The chapter starts off by giving a few results of the opinion polls that were conducted before the Scotland’s referendum of joining UK. The numbers show that there was no clear sign of which way the referendum would go. In any case, the final referendum was voted NO. It was hard to predict the outcome. There was one expert/pundit, Daniel Drezner, who came out in the open and admitted that it is extremely easy to give an explanation after the fact but doing so, before the fact forecast, is a different ball game. Drezner also noted that he himself had stuck to NO for sometime before switching to YES. He made an error while correcting his prior opinion. As a learning, he says, in the future he would give a confidence interval for the forecast, rather than a binary forecast. The author wishes that in the future many more experts/forecasters adopt the confidence interval mindset. This shift from point estimate to interval estimate might do a world of good, says the author. What will this 500 page book do to the general reader/society ? The author says that there could be two scenarios.
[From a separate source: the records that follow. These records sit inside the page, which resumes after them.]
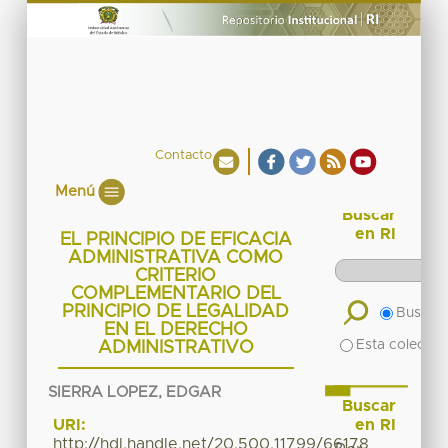
Contacto
Menú
Buscar
en RI
EL PRINCIPIO DE EFICACIA
ADMINISTRATIVA COMO
CRITERIO
COMPLEMENTARIO DEL
PRINCIPIO DE LEGALIDAD
Buscar 
EN EL DERECHO
Esta colecció
ADMINISTRATIVO
SIERRA LOPEZ, EDGAR
Buscar
en RI
URI:
http://hdl.handle.net/20.500.11799/66178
- Scenario 1: forecasting is mainly used to advance a tribes interests. In all such situations, the accuracy of the forecast would be brushed aside and whoever makes the forecast that suits the popular tribe will be advertised and sadly actions will be taken based on these possibly inaccurate forecasts. This book will be just another book on forecasting that is good to read, but nothing actionable will come out of it.
- Scenario 2 : Evidence based forecasting takes off. Many people will demand accuracy, calibration results of experts
Being an optimistic skeptic, the author feels that evidence based forecasting will be adopted in the times to come. Some quantification is always better than no quantification(which is want we see currently). The method or system used in the forecasting tournament to come out ahead is a work-in-progress, admits the author. However that doesn’t mean it is not going to improve our forecasting performance.
Towards the end of the book, the author does seem to acknowledge the importance of Tom Friedmans of the world, not because of their forecasting ability. It is their vague forecasts that are actually superquestions for the forecasters. Whenever pundits give their forecasts in a imprecise manner, that serves as the fodder for all the forecasters to actually get to work. The assumption the author makes is that superforecasters are not superquestioners. Superquestioners are typically hedgehogs who have one big idea, think deeply and see the world based on that one big idea. Superforecasters, i.e. foxes are not that good at churning out big questions, is what the author opines. In conclusion, he says an ideal person would be a combination of superforecaster and superquestioner.
This book is not "ONE BIG IDEA" book. Clearly the author is on the side of foxes and not hedgehogs. The book is mainly about analyzing the performance a specific set of people from a forecasting team that participated in IARPA sponsored tournament. The book looks at these superforecasters and spells out a number of small but powerful ideas/principles that can be cultivated by anyone, who aspires to become a better forecaster.